De là, chaque traduction est une expérience, une épreuve unique qu’il faut à chaque fois recommencer comme pour la première fois. Et il faudra bien un jour, avertit Claro, déchanter pour admettre que la littérature étrangère ne nous sera jamais accessible au même titre que notre littérature propre. Car la langue est une matière qui résiste et ne peut souffrir, encore moins promettre, la traduction intégrale ; cela reviendrait à chercher le même dans l’autre, ce qui est proprement impossible. Ce ne sont donc pas les textes qui sont intraduisibles mais l’acte même de traduire qui est impossible. Il faut donc se résoudre à accepter la perte, l’écart, à faire le deuil de l’intégralité ; accepter de ne rien avoir à faire d’autre que d’”échouer mieux” comme le martèle Claro dans les sillons de Beckett. La transparence en la matière voudrait précisément que l’on reconnaisse qu’il n’y a pas de transparence absolue, que le tissu est passé entre plusieurs mains – d’autres mains que celles de l’auteur et ce, à plusieurs reprises – qu’il a été retendu, étiré, recousu, déchiré à cet endroit, raccordé à un autre, qu’il ne peut plus être le même après. Il se passe quelque chose et ce quelque chose a lieu. Et là, Claro ne joue plus car ce dont il y va est on ne peut plus sérieux : l’obsession de transparence conduit au refoulement de la traduction qui du coup ravale sa langue. Déstabiliser la langue, la mettre en déséquilibre, la faire bégayer et “bégayer alors soi-même dans sa propre langue” reprend Claro avec l’accent deleuzien. La traduction doit être un certain “dérèglement des sens langagiers”, nous désorienter pour mieux nous conduire là où “ça” parle. Le traducteur doit sans cesse inventer un nouveau corps à la langue, la bâtir, l’habiter, la penser. La langue de Claro, entre l’original et l’étrange, est une langue toujours en train de se faire, de s’arracher et de s’enraciner, une langue donc excessivement physique, une langue-corps, foncièrement terrestre, une langue-terre alors. Une langue toujours en devenir, une langue qui a de l’à-venir, une langue qui fait déjà prodigieusement parler d’elle.

 

Nora Monnet.

 

Quelles sont vos racines, réelles ou imaginaires ?
Des racines poétiques et philosophiques, liées aux textes qui m’ont changé quand j’étais adolescent, et qui s’appellent Artaud et Deleuze.

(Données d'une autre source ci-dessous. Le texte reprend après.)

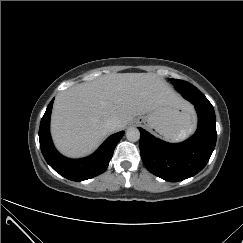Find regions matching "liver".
Wrapping results in <instances>:
<instances>
[{"mask_svg": "<svg viewBox=\"0 0 243 243\" xmlns=\"http://www.w3.org/2000/svg\"><path fill=\"white\" fill-rule=\"evenodd\" d=\"M190 109L161 77L154 73H113L80 83L60 92L55 99L51 132L57 148L65 155L91 153L111 132L110 118L123 129L135 116L160 106Z\"/></svg>", "mask_w": 243, "mask_h": 243, "instance_id": "liver-1", "label": "liver"}]
</instances>
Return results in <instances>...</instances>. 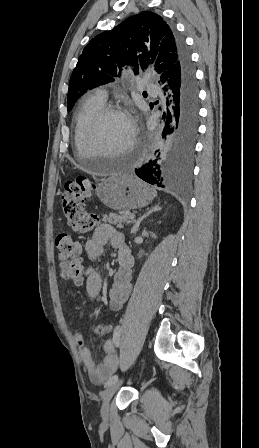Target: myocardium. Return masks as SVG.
I'll use <instances>...</instances> for the list:
<instances>
[{"instance_id":"myocardium-1","label":"myocardium","mask_w":259,"mask_h":448,"mask_svg":"<svg viewBox=\"0 0 259 448\" xmlns=\"http://www.w3.org/2000/svg\"><path fill=\"white\" fill-rule=\"evenodd\" d=\"M119 115L127 118L129 117L122 106L109 104L104 105L88 122L85 127L83 134L84 145L87 149H106L99 141V130L101 128L104 120L110 116ZM137 142V133L136 129L133 127V137L129 149H132ZM78 157V163L83 162V154L82 151H79L76 155ZM88 171H99V170H88Z\"/></svg>"}]
</instances>
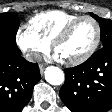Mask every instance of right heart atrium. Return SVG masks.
Wrapping results in <instances>:
<instances>
[{
  "mask_svg": "<svg viewBox=\"0 0 112 112\" xmlns=\"http://www.w3.org/2000/svg\"><path fill=\"white\" fill-rule=\"evenodd\" d=\"M15 41L28 61H35L49 49V43L42 40L29 26H20L15 35Z\"/></svg>",
  "mask_w": 112,
  "mask_h": 112,
  "instance_id": "1",
  "label": "right heart atrium"
}]
</instances>
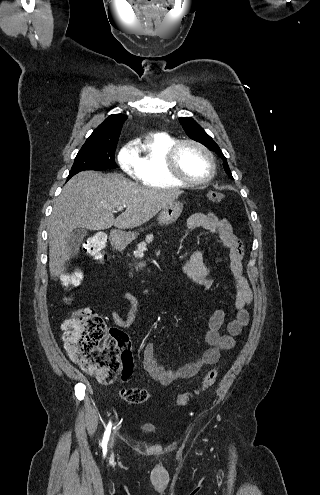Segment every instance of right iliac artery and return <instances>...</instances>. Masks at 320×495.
Segmentation results:
<instances>
[{
	"mask_svg": "<svg viewBox=\"0 0 320 495\" xmlns=\"http://www.w3.org/2000/svg\"><path fill=\"white\" fill-rule=\"evenodd\" d=\"M111 427H112V424H111V421L108 423L107 427H106V430H105V433H104V436H103V440H102V443H101V447L103 448V450H106L107 449V443H108V440H109V436H110V432H111Z\"/></svg>",
	"mask_w": 320,
	"mask_h": 495,
	"instance_id": "1",
	"label": "right iliac artery"
}]
</instances>
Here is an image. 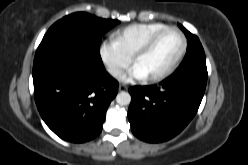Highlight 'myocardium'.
<instances>
[{"label": "myocardium", "instance_id": "myocardium-1", "mask_svg": "<svg viewBox=\"0 0 248 165\" xmlns=\"http://www.w3.org/2000/svg\"><path fill=\"white\" fill-rule=\"evenodd\" d=\"M168 31H175L179 34V36L181 38V42H182L181 49H180L177 57L174 59V61L166 69H164L162 72H160L156 75L147 77L148 81L155 82V81H160V80L166 78L169 74H171L179 66V64L181 63L182 59L184 58V56L186 54L188 44H187V38H186L185 34L183 33V31L176 26H166L165 28L152 34L142 44V46L133 55V63L136 64V61L141 56L145 55L154 46V44L157 42V40Z\"/></svg>", "mask_w": 248, "mask_h": 165}]
</instances>
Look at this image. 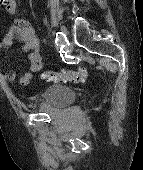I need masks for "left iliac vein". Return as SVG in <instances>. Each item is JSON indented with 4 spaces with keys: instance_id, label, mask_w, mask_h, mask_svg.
Listing matches in <instances>:
<instances>
[{
    "instance_id": "4c4485c4",
    "label": "left iliac vein",
    "mask_w": 143,
    "mask_h": 170,
    "mask_svg": "<svg viewBox=\"0 0 143 170\" xmlns=\"http://www.w3.org/2000/svg\"><path fill=\"white\" fill-rule=\"evenodd\" d=\"M61 31H62L65 35H67V30H66V28H65L64 26H61ZM67 50H68V52H70V51H71V46H68V47H67Z\"/></svg>"
}]
</instances>
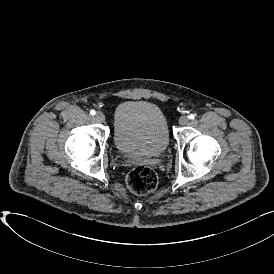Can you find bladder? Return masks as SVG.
<instances>
[{
  "instance_id": "obj_1",
  "label": "bladder",
  "mask_w": 274,
  "mask_h": 274,
  "mask_svg": "<svg viewBox=\"0 0 274 274\" xmlns=\"http://www.w3.org/2000/svg\"><path fill=\"white\" fill-rule=\"evenodd\" d=\"M113 141L116 149L128 157L158 155L170 144L165 113L148 100H127L113 114Z\"/></svg>"
}]
</instances>
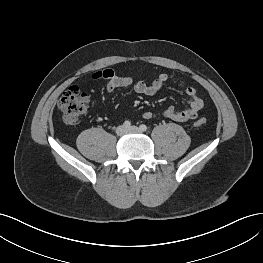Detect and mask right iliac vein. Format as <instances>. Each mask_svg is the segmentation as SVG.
<instances>
[{"instance_id": "obj_1", "label": "right iliac vein", "mask_w": 263, "mask_h": 263, "mask_svg": "<svg viewBox=\"0 0 263 263\" xmlns=\"http://www.w3.org/2000/svg\"><path fill=\"white\" fill-rule=\"evenodd\" d=\"M126 132H127V129H126V127L124 125H121V126L117 127V129H116V133L119 136L124 135Z\"/></svg>"}]
</instances>
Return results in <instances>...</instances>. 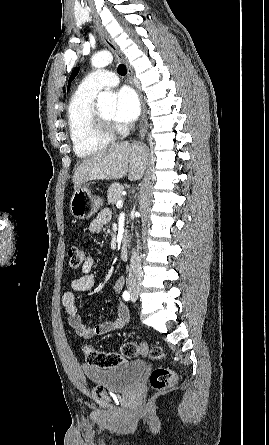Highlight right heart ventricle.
I'll return each instance as SVG.
<instances>
[{"instance_id":"e07e8e85","label":"right heart ventricle","mask_w":269,"mask_h":445,"mask_svg":"<svg viewBox=\"0 0 269 445\" xmlns=\"http://www.w3.org/2000/svg\"><path fill=\"white\" fill-rule=\"evenodd\" d=\"M96 93L80 86L73 93L67 108L68 133L75 154L88 158L110 145L113 135L99 133L93 124Z\"/></svg>"}]
</instances>
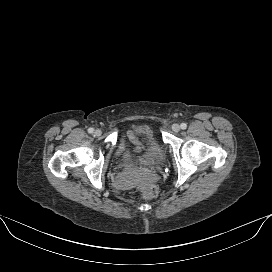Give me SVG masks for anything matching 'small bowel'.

Vous sentez-vous proche de vos maîtres ?
Oui, mais je ne les considère pas comme des maîtres, plus comme des naufragés.

Quelle place tient la fuite du temps dans votre vie ?
Une angoisse joyeuse.

Quelle est votre idée de la consécration artistique ?
Avoir une rue à son nom dans une petite ville de province.

Quelles sont vos obsessions et comment nourrisent-elles votre travail ?
Le corps, parce qu’écrire est une activité physique, où l’on travaille une voix, une autre voix en devenir.

 

Claro

“Le clavier cannibale” / Editions Inculte (2009)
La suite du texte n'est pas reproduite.